March 04, 2010|By Keith L. Alexander and Ann E. Marimow | The Washington Post

Just sitting down at a desk at the marriage bureau at D.C. Superior Court on Wednesday was too much for Angelisa Young. She cried so hard that she eventually had to bury her face in her fiancee's chest.

About a half-hour later, Young and her partner, Sinjoyla Townsend, who met 13 years ago in a constitutional law class at the University of the District of Columbia, became the first same-sex couple to apply to be married in the district as the city officially joined five states in allowing gay marriage.

"I'm just so happy. We're whole now. We will actually be a true family like everyone else," Young, 47, said as Townsend, 41, used her thumb to wipe away her soon-to-be spouse's tears. After the couple from Southeast Washington rose from the desk, couples in line behind them broke into spontaneous applause and cheers.

For the couples in line Wednesday and those who will follow, it was the culmination of a three-decade struggle for equality.

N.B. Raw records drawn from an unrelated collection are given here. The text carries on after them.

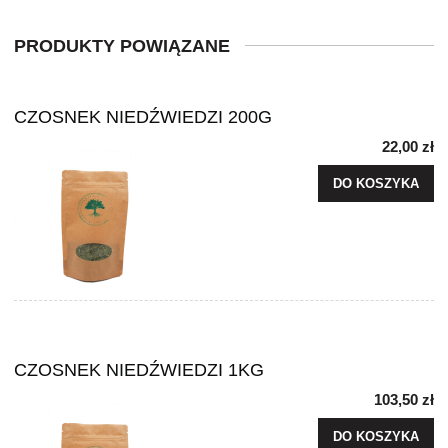
PRODUKTY POWIĄZANE
CZOSNEK NIEDŹWIEDZI 200G
22,00 zł
DO KOSZYKA
CZOSNEK NIEDŹWIEDZI 1KG
103,50 zł
DO KOSZYKA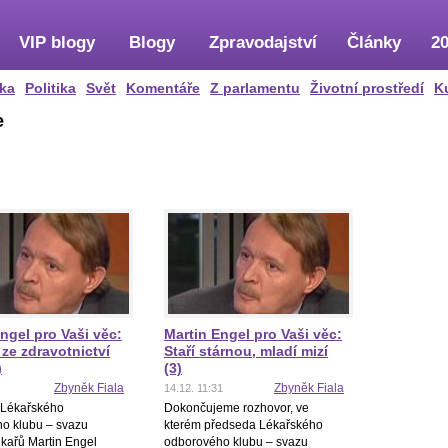
VIP blogy
Blogy
Zpravodajství
Články
20
ka
Politika
Svět
Komentáře
Z parlamentu
Životní prostředí
K
e
ngel pro Vaši věc:
Martin Engel pro Vaši věc:
 ze zdravotnictví
Staří stárnou, mladí mizí
)
(3)
Zbyněk Fiala
Zbyněk Fiala
14.12. 11:31
 Lékařského
Dokončujeme rozhovor, ve
o klubu – svazu
kterém předseda Lékařského
ékařů Martin Engel
odborového klubu – svazu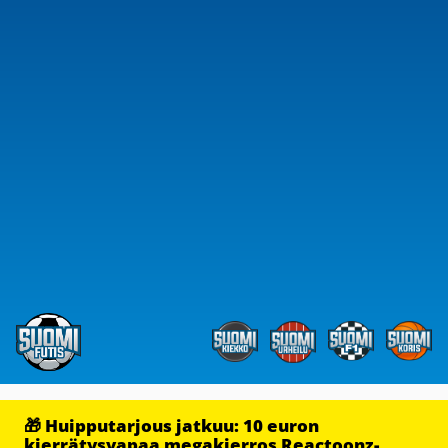
🎁 Huipputarjous jatkuu: 10 euron
kierrätysvapaa megakierros Reactoonz-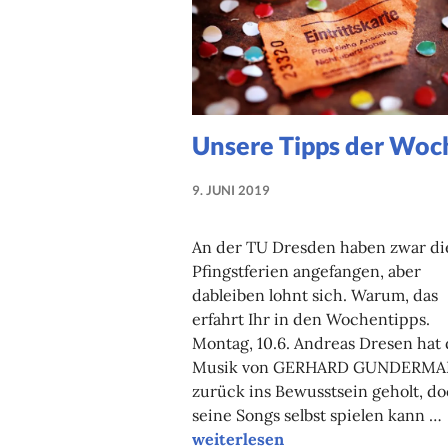
Unsere Tipps der Woc
9. JUNI 2019
NADINE
FAUST
An der TU Dresden haben zwar di
Pfingstferien angefangen, aber
dableiben lohnt sich. Warum, das
erfahrt Ihr in den Wochentipps.
Montag, 10.6. Andreas Dresen hat 
Musik von GERHARD GUNDERM
zurück ins Bewusstsein geholt, d
seine Songs selbst spielen kann …
Unsere Tipps der Woche
weiterlesen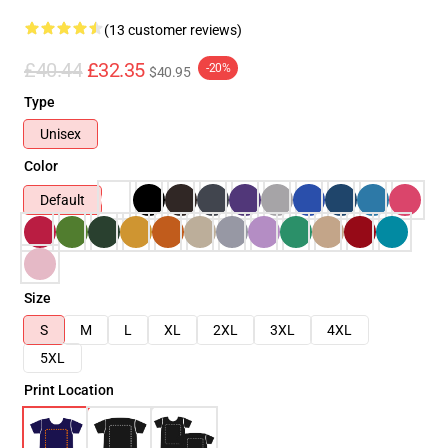
(13 customer reviews)
£40.44
£32.35
-20%
$40.95
Type
Unisex
Color
Default
Size
S
M
L
XL
2XL
3XL
4XL
5XL
Print Location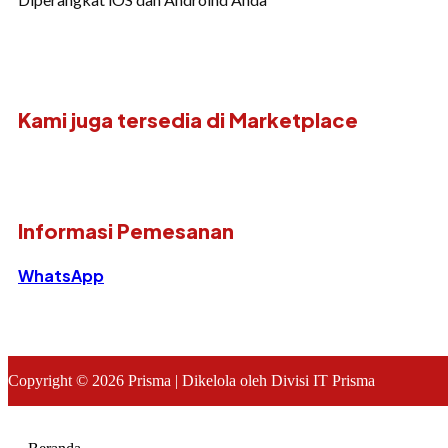
Kami juga tersedia di Marketplace
Informasi Pemesanan
WhatsApp
Copyright © 2026 Prisma | Dikelola oleh Divisi IT Prisma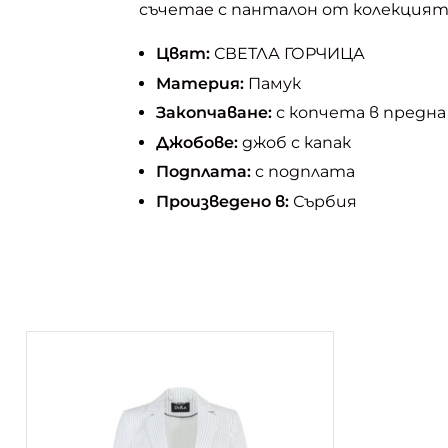
съчетае с панталон от колекцият
Цвят:
СВЕТЛА ГОРЧИЦА
Материя:
Памук
Закопчаване:
с копчета в предна
Джобове:
джоб с капак
Подплата:
с подплата
Произведено в:
Сърбия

The D.C. Council approved same-sex marriage on an 11-2 vote in December, and Democratic Mayor Adrian M. Fenty signed the bill into law, saying that he hoped the district would provide a road map for gay rights activists in other states, including possibly Maryland. Last week, Maryland's Attorney General Douglas F. Gansler, a Democrat, said the state would begin recognizing same-sex marriages from other places.

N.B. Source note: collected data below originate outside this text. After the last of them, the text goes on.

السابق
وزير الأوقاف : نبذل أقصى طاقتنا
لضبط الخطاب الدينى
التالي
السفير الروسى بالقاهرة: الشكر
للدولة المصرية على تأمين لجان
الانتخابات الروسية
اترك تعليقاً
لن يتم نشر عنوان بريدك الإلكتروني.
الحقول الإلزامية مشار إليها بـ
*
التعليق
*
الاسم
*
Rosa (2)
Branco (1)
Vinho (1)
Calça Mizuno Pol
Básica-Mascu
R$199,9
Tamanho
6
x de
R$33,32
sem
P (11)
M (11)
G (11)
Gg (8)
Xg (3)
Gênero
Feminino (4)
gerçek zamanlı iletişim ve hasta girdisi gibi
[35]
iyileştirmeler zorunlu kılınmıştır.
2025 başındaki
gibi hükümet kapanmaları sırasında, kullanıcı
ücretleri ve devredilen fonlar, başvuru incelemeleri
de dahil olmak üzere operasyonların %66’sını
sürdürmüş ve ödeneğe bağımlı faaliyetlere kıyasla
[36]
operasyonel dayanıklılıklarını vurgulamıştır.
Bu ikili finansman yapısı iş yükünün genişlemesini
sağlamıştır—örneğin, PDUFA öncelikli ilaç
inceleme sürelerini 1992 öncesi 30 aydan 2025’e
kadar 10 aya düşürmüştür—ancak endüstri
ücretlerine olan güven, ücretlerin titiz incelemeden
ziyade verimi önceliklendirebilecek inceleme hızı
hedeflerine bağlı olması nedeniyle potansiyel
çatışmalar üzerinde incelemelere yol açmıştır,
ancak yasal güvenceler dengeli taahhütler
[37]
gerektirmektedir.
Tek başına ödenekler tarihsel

By the end of the day, 151 couples had filed to be married, far surpassing the dozen or so applications the bureau typically collects on a single day. The weddings will have to wait, though. The district requires a three-day waiting period from the day you get your license.

Silver Spring resident Deborah Weiner brought her 15-year-old daughter to wait with her and her partner of 24 years, Janne Harrelson. "It's a great source of pride for her and, deep down, a source of relief and stability," said Weiner of her daughter.

Court officials had called in extra security officers to monitor the halls for protesters - but the officers far outnumbered the protesters.

The crowd included local religious leaders who showed their support for same-sex marriage, and dozens of college students cheered as couples emerged hand in hand from the courthouse.